** DATA UNDER STUDY follows **

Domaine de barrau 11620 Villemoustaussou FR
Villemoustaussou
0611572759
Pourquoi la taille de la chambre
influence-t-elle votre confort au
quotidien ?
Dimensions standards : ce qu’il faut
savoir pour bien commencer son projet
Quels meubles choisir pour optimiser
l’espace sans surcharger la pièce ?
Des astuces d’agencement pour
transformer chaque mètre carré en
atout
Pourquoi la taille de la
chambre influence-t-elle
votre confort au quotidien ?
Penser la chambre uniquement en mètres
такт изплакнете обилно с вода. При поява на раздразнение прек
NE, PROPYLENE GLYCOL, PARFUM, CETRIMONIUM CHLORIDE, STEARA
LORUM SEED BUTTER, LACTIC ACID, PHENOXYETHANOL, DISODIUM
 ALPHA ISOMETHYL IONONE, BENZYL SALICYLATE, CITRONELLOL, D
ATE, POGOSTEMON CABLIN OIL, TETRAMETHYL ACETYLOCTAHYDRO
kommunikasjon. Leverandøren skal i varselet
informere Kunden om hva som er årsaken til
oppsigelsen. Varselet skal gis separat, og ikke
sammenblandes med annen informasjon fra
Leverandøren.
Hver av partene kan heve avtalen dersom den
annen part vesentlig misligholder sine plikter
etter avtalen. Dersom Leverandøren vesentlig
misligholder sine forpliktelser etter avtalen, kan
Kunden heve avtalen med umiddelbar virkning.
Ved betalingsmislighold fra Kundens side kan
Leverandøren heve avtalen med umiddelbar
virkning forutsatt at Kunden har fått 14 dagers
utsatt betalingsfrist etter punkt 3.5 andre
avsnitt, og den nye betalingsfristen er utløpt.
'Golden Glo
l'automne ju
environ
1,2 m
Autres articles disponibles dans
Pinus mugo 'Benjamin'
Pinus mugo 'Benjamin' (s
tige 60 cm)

** End of DATA UNDER STUDY **
** DATA UNDER STUDY follows **

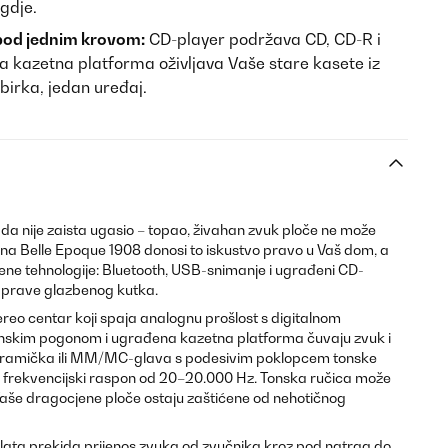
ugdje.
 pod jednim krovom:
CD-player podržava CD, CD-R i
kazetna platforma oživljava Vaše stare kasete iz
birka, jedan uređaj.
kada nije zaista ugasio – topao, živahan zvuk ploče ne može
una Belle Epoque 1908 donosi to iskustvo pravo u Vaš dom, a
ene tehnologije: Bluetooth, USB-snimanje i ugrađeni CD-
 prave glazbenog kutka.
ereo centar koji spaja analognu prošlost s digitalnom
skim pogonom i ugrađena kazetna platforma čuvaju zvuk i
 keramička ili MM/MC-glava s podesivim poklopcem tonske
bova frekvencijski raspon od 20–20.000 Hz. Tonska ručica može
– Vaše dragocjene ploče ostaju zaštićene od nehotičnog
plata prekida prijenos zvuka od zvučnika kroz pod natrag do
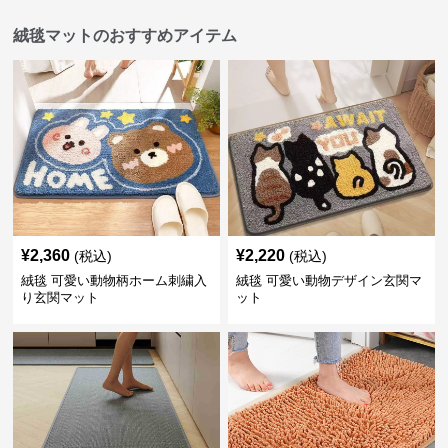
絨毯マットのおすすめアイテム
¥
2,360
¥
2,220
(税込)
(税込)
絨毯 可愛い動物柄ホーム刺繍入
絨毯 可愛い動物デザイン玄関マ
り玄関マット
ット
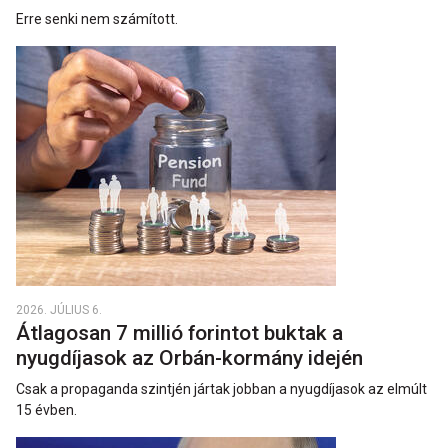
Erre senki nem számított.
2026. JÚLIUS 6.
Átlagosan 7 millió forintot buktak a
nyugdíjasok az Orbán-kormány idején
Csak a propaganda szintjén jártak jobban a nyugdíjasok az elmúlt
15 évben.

** End of DATA UNDER STUDY **
** DATA UNDER STUDY follows **

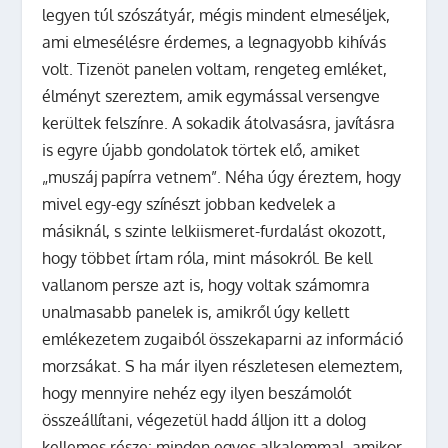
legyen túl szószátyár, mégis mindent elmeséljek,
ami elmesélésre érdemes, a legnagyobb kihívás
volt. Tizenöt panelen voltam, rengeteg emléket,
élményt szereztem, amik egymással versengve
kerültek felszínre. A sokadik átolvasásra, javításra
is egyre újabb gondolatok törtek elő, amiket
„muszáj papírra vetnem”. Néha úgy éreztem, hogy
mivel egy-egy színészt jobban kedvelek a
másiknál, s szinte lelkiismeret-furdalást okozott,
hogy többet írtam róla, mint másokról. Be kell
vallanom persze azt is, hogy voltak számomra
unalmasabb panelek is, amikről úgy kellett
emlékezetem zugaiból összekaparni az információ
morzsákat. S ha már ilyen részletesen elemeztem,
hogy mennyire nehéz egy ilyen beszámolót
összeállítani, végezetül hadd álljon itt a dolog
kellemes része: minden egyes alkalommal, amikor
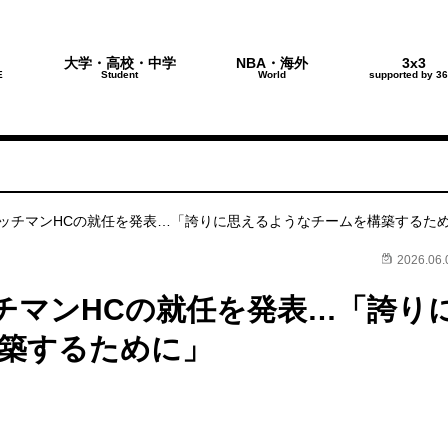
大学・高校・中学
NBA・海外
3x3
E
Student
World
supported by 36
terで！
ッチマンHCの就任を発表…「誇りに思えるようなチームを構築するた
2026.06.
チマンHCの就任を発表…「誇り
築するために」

** End of DATA UNDER STUDY **

WHAT THE TASK ASKS:
Please return each line of the data above in which the word "ilyen" occurs.

RESPONSE:
morzsákat. S ha már ilyen részletesen elemeztem,
hogy mennyire nehéz egy ilyen beszámolót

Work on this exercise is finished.